:: Data section ::

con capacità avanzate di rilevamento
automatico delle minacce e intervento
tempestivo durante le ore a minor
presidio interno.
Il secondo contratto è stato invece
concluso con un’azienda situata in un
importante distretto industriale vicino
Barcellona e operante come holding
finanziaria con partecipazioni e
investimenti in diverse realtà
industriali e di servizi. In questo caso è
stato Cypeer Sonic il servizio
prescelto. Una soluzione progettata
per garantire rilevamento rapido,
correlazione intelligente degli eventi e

* * *

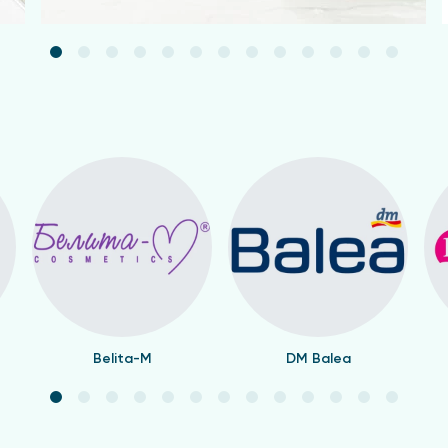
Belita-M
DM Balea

:: Exercise directions ::
From the line holding "con capacità avanzate di rilevamento" to the line holding "correlazione intelligente degli eventi e", inclusive, restate each line above exactly as written.

:: Written answer ::
con capacità avanzate di rilevamento
automatico delle minacce e intervento
tempestivo durante le ore a minor
presidio interno.
Il secondo contratto è stato invece
concluso con un’azienda situata in un
importante distretto industriale vicino
Barcellona e operante come holding
finanziaria con partecipazioni e
investimenti in diverse realtà
industriali e di servizi. In questo caso è
stato Cypeer Sonic il servizio
prescelto. Una soluzione progettata
per garantire rilevamento rapido,
correlazione intelligente degli eventi e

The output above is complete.